The SWEEP Algorithm for Multiple Regression
Richard B. Darlington
Cornell University
The SWEEP procedure is a very efficient way to compute the central
statistics used in multiple regression (multiple correlation, residual variance,
regression slopes, and standard errors of slopes, plus some other values)
from a square correlation or covariance
matrix. It is particularly useful when you want to compute a large number of
different regressions involving the same dependent variables but different sets
of independent variables, as in stepwise regression or
all-subsets regression.
As explained in another article,
I believe all-subsets regression can be useful in identifying patterns of collinearity,
and I use SWEEP in a computer program I have written for that purpose.
SWEEP's best-known disadvantage is that if it is applied many times to the
same matrix, rounding error can accumulate. However, this is not usually a
serious problem, and furthermore there are ways to check for it.

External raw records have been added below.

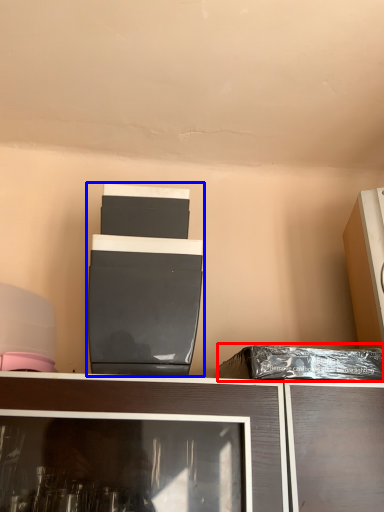 Question: Which of the following is the closest to the observer, garbage (highlighted by a red box) or appliance (highlighted by a blue box)?

Choices:
 (A) garbage
 (B) appliance

Answer: (B) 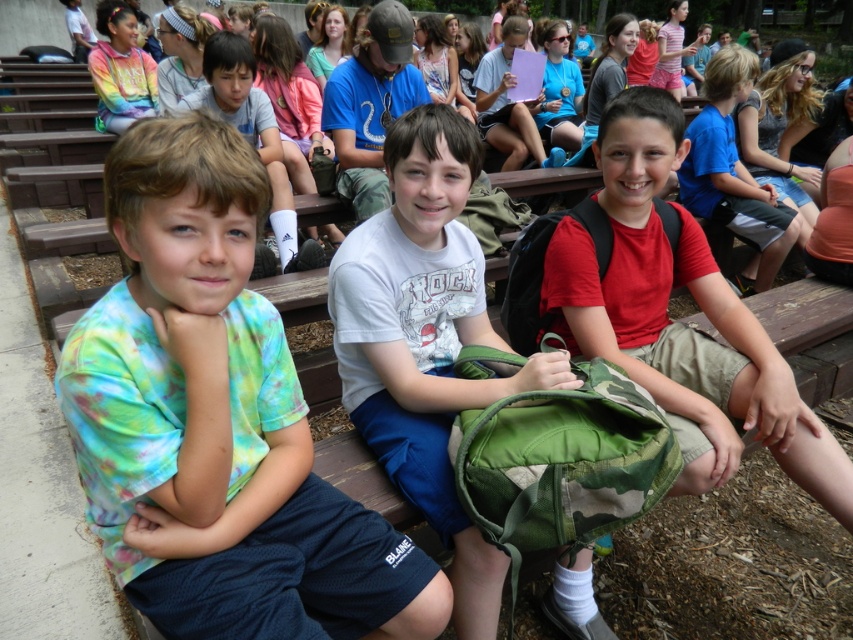 Is white cotton shirt at center to the right of tie-dye shirt at center from the viewer's perspective?

Correct, you'll find white cotton shirt at center to the right of tie-dye shirt at center.

Does point (350, 257) come in front of point (288, 272)?

Yes, point (350, 257) is in front of point (288, 272).

Is point (439, 132) closer to camera compared to point (286, 216)?

Yes.

Locate an element on the screen. This screenshot has width=853, height=640. white cotton shirt at center is located at coordinates (426, 340).

Who is more forward, (215, 134) or (318, 266)?

Point (215, 134)

Who is taller, tie-dye shirt at left or tie-dye shirt at center?

tie-dye shirt at center is taller.

Which is behind, point (294, 454) or point (280, 211)?

The point (280, 211) is behind.

Identify the location of tie-dye shirt at left. This screenshot has width=853, height=640. (218, 419).

Which of these two, white cotton shirt at center or camo fabric backpack at right, stands shorter?

camo fabric backpack at right is shorter.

SWEEPing any row j of a correlation or covariance matrix C changes C into a
matrix we'll call G. SWEEPing proceeds as follows:
- Define a "pivot" value PV as pv=1/c[j,j].

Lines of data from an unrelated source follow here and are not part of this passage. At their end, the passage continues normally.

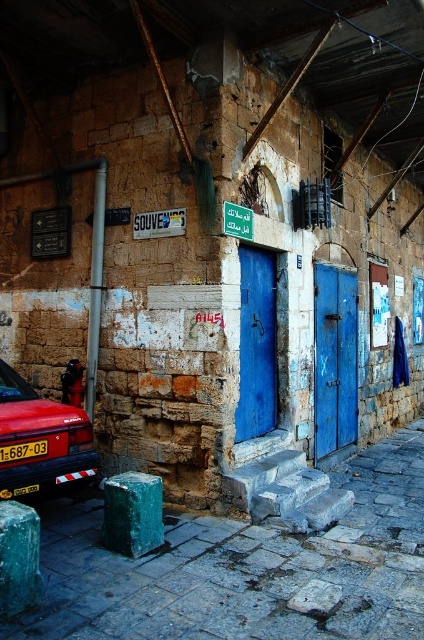 Locate an element on the screen. Image resolution: width=424 pixels, height=640 pixels. blue painted wood door at center is located at coordinates (334, 358).

In the scene shown: Is the position of blue painted wood door at center less distant than that of green textured block at lower center?

No, it is not.

Does point (351, 344) come in front of point (113, 492)?

No, it is behind (113, 492).

I want to click on blue painted wood door at center, so click(x=334, y=358).

Between blue painted wood door at center and blue matte door at center, which one has more height?

With more height is blue painted wood door at center.

Which is behind, point (323, 336) or point (259, 253)?

Positioned behind is point (323, 336).

This screenshot has height=640, width=424. I want to click on blue painted wood door at center, so click(x=334, y=358).

Between green textured block at lower center and green plastic sign at upper center, which one has less height?

green plastic sign at upper center is shorter.

Which of these two, green textured block at lower center or green plastic sign at upper center, stands taller?

green textured block at lower center is taller.

Describe the element at coordinates (133, 513) in the screenshot. The image size is (424, 640). I see `green textured block at lower center` at that location.

Image resolution: width=424 pixels, height=640 pixels. In order to click on green textured block at lower center in this screenshot , I will do `click(133, 513)`. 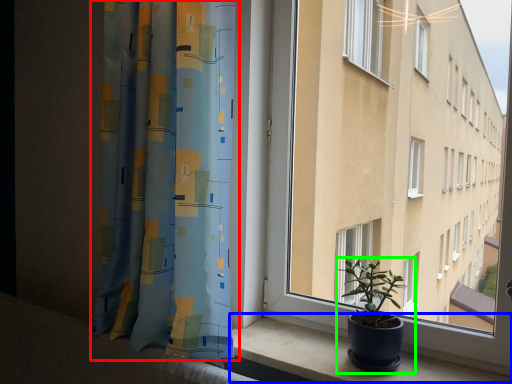 Question: Considering the real-world distances, which object is closest to curtain (highlighted by a red box)? window sill (highlighted by a blue box) or houseplant (highlighted by a green box).

Choices:
 (A) window sill
 (B) houseplant

Answer: (A)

- For entries not in row j or column j, compute g[h,i] = c[h,i] -c[h,j]*c[j,i]*pv
- For entries in row j but not column j, g[j,i] = c[j,i]*pv. In other words,
multiply thse entries by PV.
- For entries in column j but not row j, g[j,i] = -c[j,i]*pv. In other words,
multiply these entries by -PV.
- g[j,j] = pv
In a matrix-oriented computer language like GAUSS, it is most efficient to
ignore the "not's" in these directions, since those entries will later be
overwritten anyway. That is, after computing PV (step 1), apply step 2 to all entries
in the matrix, since the entries for which this yields incorrect values will be
overwritten by steps 3, 4, and 5. Similarly, apply step 3 to all entries in row j,
and apply step 4 to all entries in column j, since the only entry for which this
yields incorrect values -- entry g[j,j] -- will be overwritten in step 5. A
GAUSS proc (procedure) for sweeping is shown below.
proc sweep(j,c);
local pv,g;
pv = 1/c[j,j]; @ step 1 @
g = c - c[.,j]*c[j,.]*pv; @ step 2 @
g[j,.] = c[j,.]*pv; @ step 3 @
g[.,j] = -c[.,j]*pv; @ step 4 @
g[j,j] = pv; @ step 5 @
retp(g);
endp;
SWEEP is usually applied several times, perhaps many times. In each sweep,
after G is created from C, G is usually copied onto C, thus erasing C.

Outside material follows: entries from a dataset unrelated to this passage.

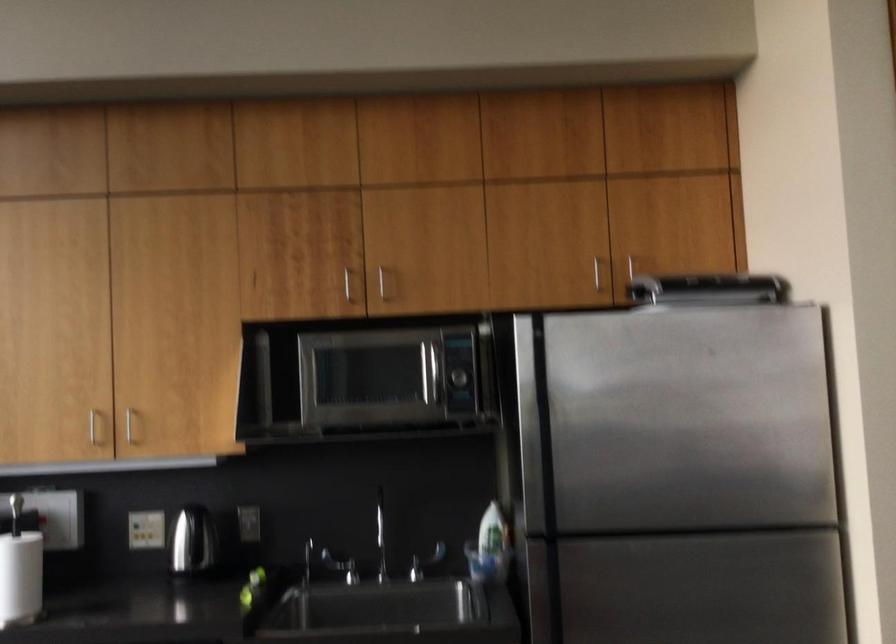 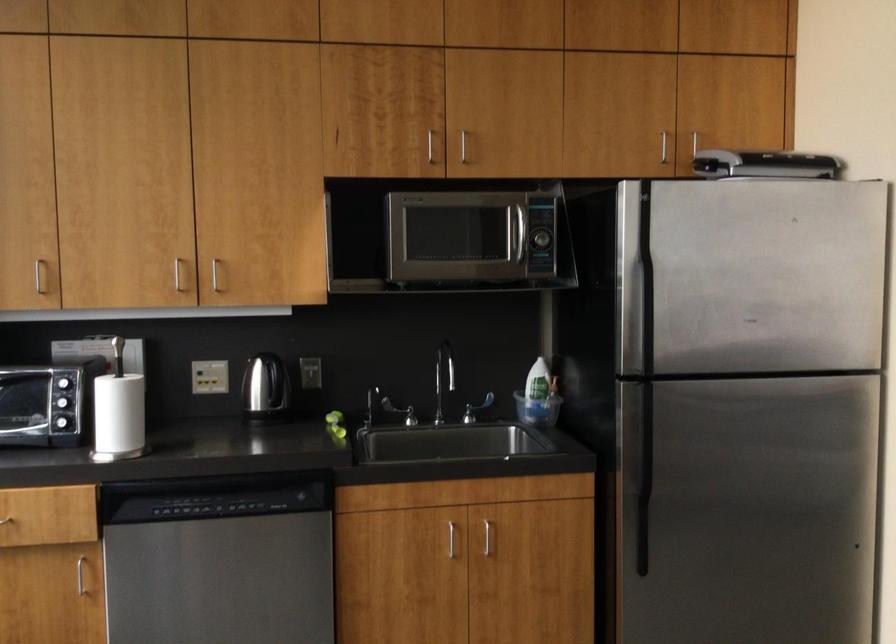 The point at (629,266) is marked in the first image. Where is the corresponding point in the second image?

(694, 143) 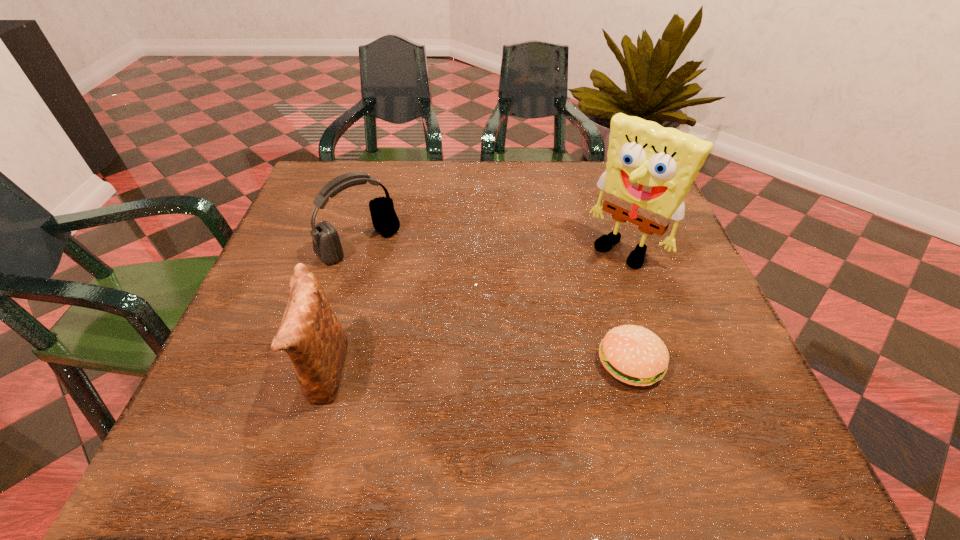 Find the location of a particular element. The height and width of the screenshot is (540, 960). vacant area at the near edge is located at coordinates (470, 408).

In the image, there is a desktop. Where is `free space at the left edge`? This screenshot has height=540, width=960. free space at the left edge is located at coordinates (282, 281).

In the image, there is a desktop. Find the location of `vacant space at the right edge`. vacant space at the right edge is located at coordinates (736, 364).

Image resolution: width=960 pixels, height=540 pixels. I want to click on blank space at the near right corner, so click(669, 370).

Identify the location of free point between the headset and the sponge. (492, 246).

At what (x,y) coordinates should I click in order to perform the action: click on unoccupied position between the clutch bag and the headset. Please return your answer as a coordinate pair (x, y). This screenshot has height=540, width=960. Looking at the image, I should click on point(342,309).

Where is `empty location between the clutch bag and the tallest object`? The height and width of the screenshot is (540, 960). empty location between the clutch bag and the tallest object is located at coordinates (474, 310).

I want to click on free spot between the shortest object and the tallest object, so click(628, 305).

This screenshot has width=960, height=540. Find the location of `empty space that is in between the patty and the headset`. empty space that is in between the patty and the headset is located at coordinates (495, 303).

Therefore you should really think of SWEEP as a procedure for modifying C.
Since C is modified, before sweeping you typically want to save the original
form of C under some other name such as C0. The particular GAUSS program
just shown would typically be used in a command like "c = sweep(3,c)".
That particular command sweeps the third row of C, and denotes the modified
matrix as C.
Rows can be swept in any order, but to explain what sweeping does, we shall
consider an example in which we sweep rows 1, 2, and 3 of the 5 x 5
covariance matrix below.
9 3 4 -2 5
3 8 6 5 4
C = 4 6 7 3 1
-2 5 3 9 2
5 4 1 2 8
Sweeping rows 1, 2, 3 of C transforms it into the following 5 x 5 matrix:
0.1504 0.0226 -0.1053 -0.5038 0.7368
0.0226 0.3534 -0.3158 0.7744 1.2105
-0.1053 -0.3158 0.4737 0.0526 -1.3158
0.5038 -0.7744 -0.0526 3.9624 1.3684
-0.7368 -1.2105 1.3158 1.3684 0.7895
Spaces separate the swept rows, and corresponding columns, from the unswept
ones.
To understand what sweeping does, imagine that we want to run
regressions predicting variables 4 and 5 from variables 1, 2, and 3. More
generally, usually we usually sweep the predictor or independent variables,
and don't sweep the criterion or dependent variables. Sweeping does the
following:
- The submatrix of swept rows and columns (the upper left 3 x 3 submatrix
in this example) equals the inverse of the corresponding submatrix of the
original C. This submatrix is always symmetric. This inverse matrix can be
used to compute the standard errors and covariances of the regression coefficients,
though it is beyond the scope of this article to describe exactly how.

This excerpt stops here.